WHAT TO PRODUCE: Your copy should start at the line with "Breaking (below)" and end at the line with "Our Database" in the data below. Transcribe only those lines, exactly, pictures excluded.

DATASET CONTENT Start Marker

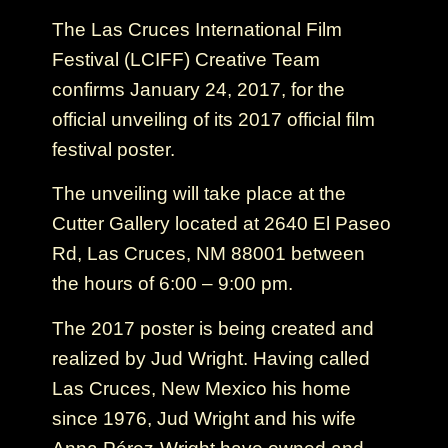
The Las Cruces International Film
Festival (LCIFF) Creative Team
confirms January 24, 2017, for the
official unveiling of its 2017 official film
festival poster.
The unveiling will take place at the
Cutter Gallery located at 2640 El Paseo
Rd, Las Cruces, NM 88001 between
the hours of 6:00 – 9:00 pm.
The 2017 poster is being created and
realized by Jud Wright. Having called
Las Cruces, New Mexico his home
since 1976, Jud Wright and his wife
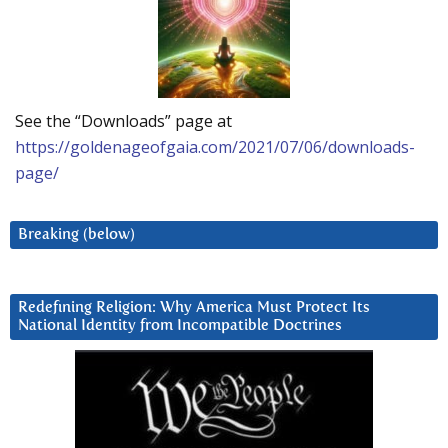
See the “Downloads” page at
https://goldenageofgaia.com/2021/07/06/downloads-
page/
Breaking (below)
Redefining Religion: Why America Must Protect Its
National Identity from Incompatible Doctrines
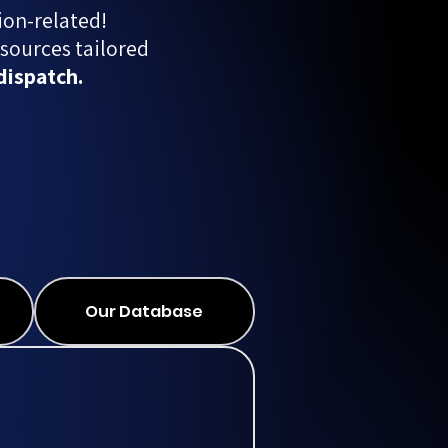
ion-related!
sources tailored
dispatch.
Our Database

DATASET CONTENT End Marker
DATASET CONTENT Start Marker

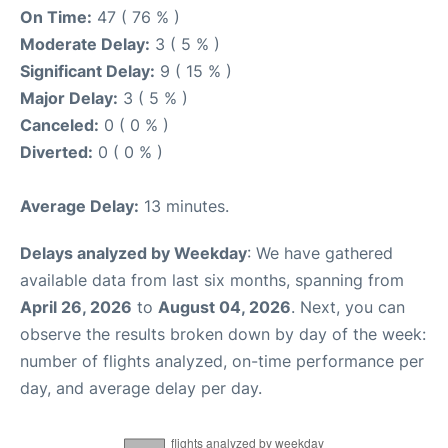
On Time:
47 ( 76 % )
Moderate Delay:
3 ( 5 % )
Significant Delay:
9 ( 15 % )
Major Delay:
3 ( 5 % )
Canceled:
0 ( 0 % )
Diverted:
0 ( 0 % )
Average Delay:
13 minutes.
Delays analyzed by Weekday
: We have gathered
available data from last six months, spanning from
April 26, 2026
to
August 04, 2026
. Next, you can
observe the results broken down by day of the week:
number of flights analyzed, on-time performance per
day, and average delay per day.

DATASET CONTENT End Marker
DATASET CONTENT Start Marker

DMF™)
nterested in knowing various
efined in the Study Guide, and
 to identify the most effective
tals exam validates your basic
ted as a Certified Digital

DATASET CONTENT End Marker

ANSWER BOX:
Breaking (below)
Redefining Religion: Why America Must Protect Its
National Identity from Incompatible Doctrines
ion-related!
sources tailored
dispatch.
Our Database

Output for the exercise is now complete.